#### [WHAT THE EXERCISE ASKS]
Which lines of the records contain "nghỉ"? Collect every one of them.

#### [RECORDED INFORMATION]

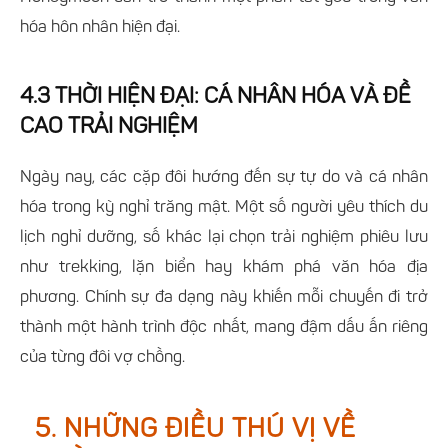
hóa hôn nhân hiện đại.
4.3 THỜI HIỆN ĐẠI: CÁ NHÂN HÓA VÀ ĐỀ
CAO TRẢI NGHIỆM
Ngày nay, các cặp đôi hướng đến sự tự do và cá nhân
hóa trong kỳ nghỉ trăng mật. Một số người yêu thích du
lịch nghỉ dưỡng, số khác lại chọn trải nghiệm phiêu lưu
như trekking, lặn biển hay khám phá văn hóa địa
phương. Chính sự đa dạng này khiến mỗi chuyến đi trở
thành một hành trình độc nhất, mang đậm dấu ấn riêng
của từng đôi vợ chồng.
5. NHỮNG ĐIỀU THÚ VỊ VỀ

#### [SOLUTION FOR THIS TASK]
hóa trong kỳ nghỉ trăng mật. Một số người yêu thích du
lịch nghỉ dưỡng, số khác lại chọn trải nghiệm phiêu lưu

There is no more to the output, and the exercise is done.